_WORK INSTRUCTIONS_: From the listing below, retype exactly the line holding "Zollanmeldungen bzw. Verzollungen schnell und", the line holding "All rights reserved.", and the lines between them; skip everything else.

_DATA FOR THE TASK_:
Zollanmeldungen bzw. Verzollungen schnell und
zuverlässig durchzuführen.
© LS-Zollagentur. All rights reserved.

==

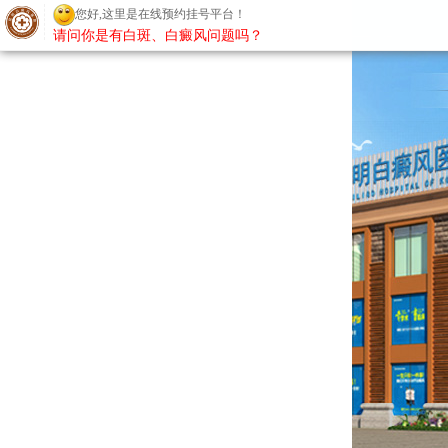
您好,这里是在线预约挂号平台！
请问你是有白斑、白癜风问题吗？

_EXERCISE ANSWER_:
Zollanmeldungen bzw. Verzollungen schnell und
zuverlässig durchzuführen.
© LS-Zollagentur. All rights reserved.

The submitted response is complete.